George H.W. Bush had to take back his assessment of Ronald Reagan’s “voodoo economics” after losing the Republican nomination to him in 1980 and becoming his vice-presidential pick. Eight years later, Robert J. Dole called Mr. Bush a liar during their primary battle, then endorsed him after losing. Eight years after that, Newt Gingrich, who had denigrated Mr. Dole as the “tax collector for the welfare state,” endorsed him as “a close personal friend.”

Hillary Clinton backed Barack Obama in 2008 after telling Democratic voters that he was not capable of handling a hypothetical 3 a.m. phone call announcing some sort of national crisis. She was not the only one that year who took back criticism of Mr. Obama. Joseph R. Biden Jr., then a senator, had pronounced the younger man “not yet ready” for the presidency, only to turn around to join his ticket and tell the country that, in fact, he was ready after all. Twelve years later, Kamala Harris attacked Mr. Biden’s record on race, then endorsed him “with great enthusiasm.”

All of that, though, seems quaint compared with the brazen contortions that Republicans have made to move beyond their criticisms of Mr. Trump. They did not just disagree with his policies or qualifications; they assailed his integrity, his character, his honesty, even his sanity, in ways rarely seen in modern times, the kind of criticisms that have proved much harder to explain away when they later embraced him.

During the 2016 contest, Senator Lindsey Graham of South Carolina called Mr. Trump “crazy” and a “kook,” and a “race-baiting, xenophobic, religious bigot” who was “unfit for office.” After Mr. Trump won the nomination, Mr. Graham declared that his party had gone “batshit crazy” by anointing “the most flawed nominee in the history of the Republican Party.” He then turned around and became one of Mr. Trump’s chief allies, chiding the news media for labeling him “some kind of kook not fit to be president” — the same language that he himself had used.

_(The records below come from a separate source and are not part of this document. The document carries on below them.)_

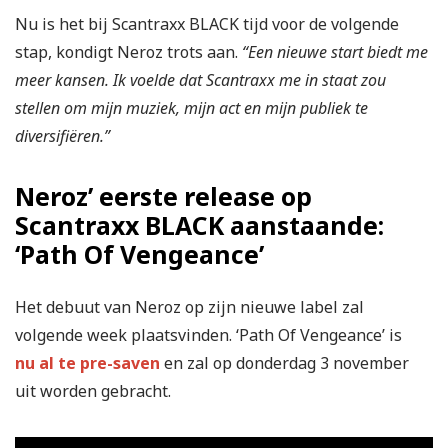
Nu is het bij Scantraxx BLACK tijd voor de volgende
stap, kondigt Neroz trots aan.
“Een nieuwe start biedt me
meer kansen. Ik voelde dat Scantraxx me in staat zou
stellen om mijn muziek, mijn act en mijn publiek te
diversifiëren.”
Neroz’ eerste release op
Scantraxx BLACK aanstaande:
‘Path Of Vengeance’
Het debuut van Neroz op zijn nieuwe label zal
volgende week plaatsvinden. ‘Path Of Vengeance’ is
nu al te pre-saven
en zal op donderdag 3 november
uit worden gebracht.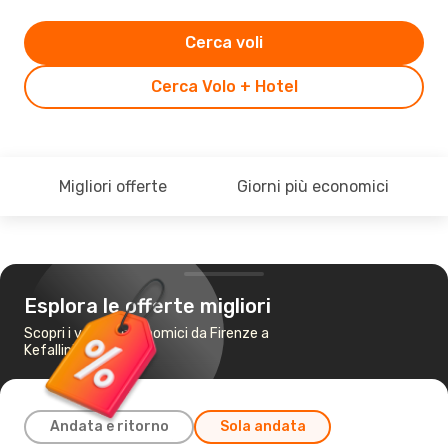
Cerca voli
Cerca Volo + Hotel
Migliori offerte
Giorni più economici
Esplora le offerte migliori
Scopri i voli più economici da Firenze a
Kefallinia
Andata e ritorno
Sola andata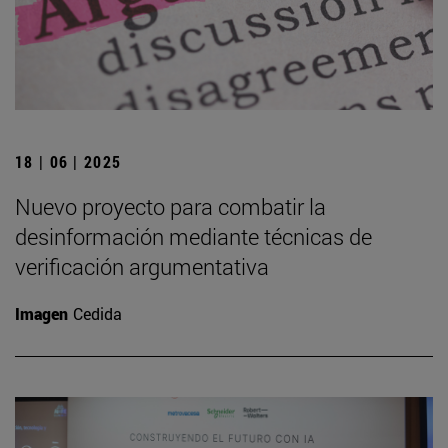
18 | 06 | 2025
Nuevo proyecto para combatir la
desinformación mediante técnicas de
verificación argumentativa
Imagen
Cedida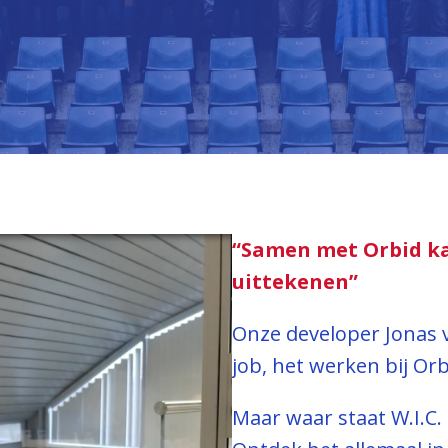
“Samen met Orbid kan
uittekenen”
Onze developer Jonas ve
job, het werken bij Orb
Maar waar staat W.I.C. 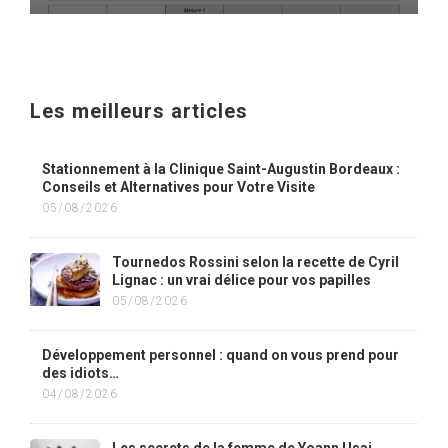
Les meilleurs articles
Stationnement à la Clinique Saint-Augustin Bordeaux :
Conseils et Alternatives pour Votre Visite
05/08/2026
Tournedos Rossini selon la recette de Cyril
Lignac : un vrai délice pour vos papilles
05/08/2026
Développement personnel : quand on vous prend pour
des idiots…
04/08/2026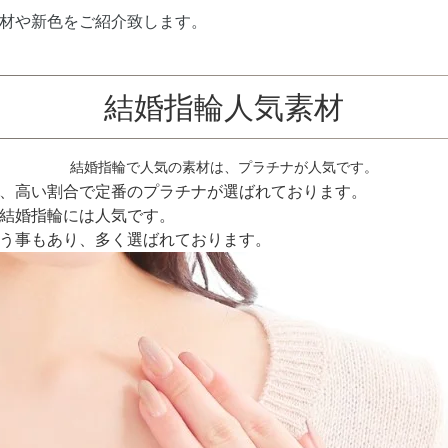
材や新色をご紹介致します。
結婚指輪人気素材
結婚指輪で人気の素材は、プラチナが人気です。
、高い割合で定番のプラチナが選ばれております。
結婚指輪には人気です。
う事もあり、多く選ばれております。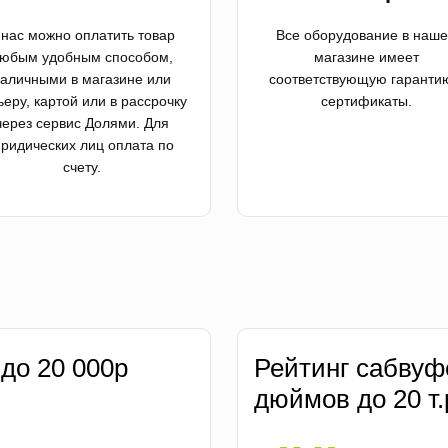
 нас можно оплатить товар
Все оборудование в наш
юбым удобным способом,
магазине имеет
аличными в магазине или
соответствующую гаранти
ьеру, картой или в рассрочку
сертификаты.
через сервис Долями. Для
ридических лиц оплата по
счету.
 до 20 000р
Рейтинг сабвуф
дюймов до 20 т.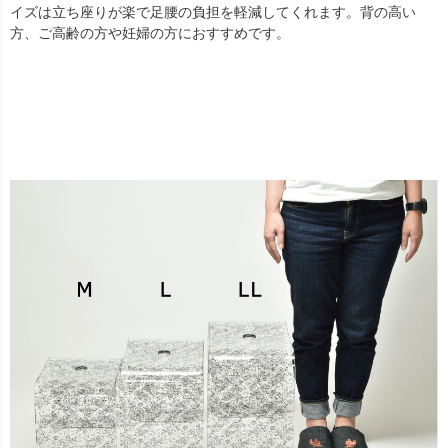
イズは立ち座りが楽で足腰の負担を軽減してくれます。背の高い
方、ご高齢の方や妊婦の方におすすめです。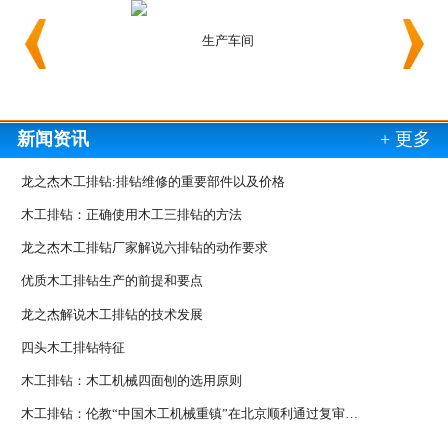
生产车间
生产车
新闻资讯
+ 更多
龙之杰木工排钻:排钻维修的重要部件以及价格
木工排钻：正确使用木工三排钻的方法
龙之杰木工排钻厂家解说六排钻的动作要求
优质木工排钻生产的前提和要点
龙之杰解说木工排钻的技术发展
四头木工排钻特征
木工排钻：木工机械四面刨的选用原则
木工排钻：伦教“中国木工机械重镇”在北京顺利通过复审…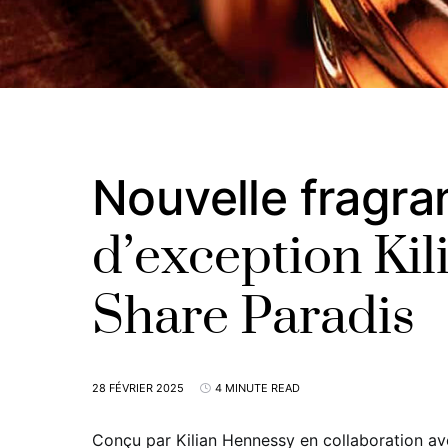
Nouvelle fragra
d’exception Kili
Share Paradis
28 FÉVRIER 2025
4 MINUTE READ
Conçu par Kilian Hennessy en collaboration av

Few have flipped back and forth more than Ms. Haley. As the governor of South Carolina in 2016, she dismissed Mr. Trump as “everything a governor doesn’t want in a president,” then endorsed him once he won the nomination and went to work for him as his ambassador to the United Nations.

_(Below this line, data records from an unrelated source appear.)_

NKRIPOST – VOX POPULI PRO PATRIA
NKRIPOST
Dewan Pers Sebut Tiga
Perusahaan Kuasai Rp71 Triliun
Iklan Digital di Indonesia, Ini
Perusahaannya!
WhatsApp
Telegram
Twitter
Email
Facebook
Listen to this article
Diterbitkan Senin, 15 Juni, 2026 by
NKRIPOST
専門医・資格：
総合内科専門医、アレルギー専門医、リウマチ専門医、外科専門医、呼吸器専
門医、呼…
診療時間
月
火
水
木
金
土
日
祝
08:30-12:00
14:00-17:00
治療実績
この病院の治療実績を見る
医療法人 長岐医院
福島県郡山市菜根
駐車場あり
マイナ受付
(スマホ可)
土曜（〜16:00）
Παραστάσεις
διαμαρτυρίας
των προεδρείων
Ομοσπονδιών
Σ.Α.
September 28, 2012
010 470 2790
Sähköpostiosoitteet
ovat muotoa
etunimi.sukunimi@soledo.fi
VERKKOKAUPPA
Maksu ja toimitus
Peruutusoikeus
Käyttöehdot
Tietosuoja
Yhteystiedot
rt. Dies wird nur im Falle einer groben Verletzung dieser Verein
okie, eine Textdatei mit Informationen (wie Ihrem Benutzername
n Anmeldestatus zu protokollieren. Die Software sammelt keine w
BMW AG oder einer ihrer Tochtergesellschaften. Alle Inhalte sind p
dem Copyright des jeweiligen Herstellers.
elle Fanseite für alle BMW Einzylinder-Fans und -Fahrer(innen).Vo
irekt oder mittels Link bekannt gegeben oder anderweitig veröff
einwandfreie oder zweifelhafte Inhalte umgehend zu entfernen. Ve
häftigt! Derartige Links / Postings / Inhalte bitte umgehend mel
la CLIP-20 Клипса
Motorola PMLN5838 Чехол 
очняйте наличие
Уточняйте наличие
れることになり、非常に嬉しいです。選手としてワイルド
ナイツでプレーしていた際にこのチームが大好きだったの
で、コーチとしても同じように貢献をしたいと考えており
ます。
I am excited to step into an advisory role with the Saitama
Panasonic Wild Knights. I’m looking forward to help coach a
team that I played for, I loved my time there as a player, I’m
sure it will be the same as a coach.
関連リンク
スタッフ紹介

After the Jan. 6 uprising at the Capitol, she denounced Mr. Trump, saying he “let us down” and “we shouldn’t have followed him, and we shouldn’t have listened to him.” She later sought to make up with him by visiting him at his Mar-a-Lago estate in Florida and praising him for building “one of the hottest economies in American history.”

During her campaign for this year’s nomination, she became the critic again, eventually the last one standing during the primaries. She released an ad predicting that another Trump presidency would be “just more chaos.” She said that he was “not qualified to be the president of the United States” and that he had “gotten more unstable and unhinged.”

“An unhinged president is an unsafe president,” she said at another point. “And if you’ll go talk about those men and women who served us,” she added, referring to derogatory comments he made about members of the military, “you don’t deserve to be president.”

This week, however, she went back to saying that he did deserve to be president after all, at least over Mr. Biden. As others have, she rationalized her decision by arguing that Mr. Biden was worse, in her case citing his handling of immigration, spending and foreign policy.

“Trump has not been perfect on these policies — I’ve made that clear many, many times,” she said. “But Biden has been a catastrophe. So I will be voting for Trump.” No matter how unhinged she considers him.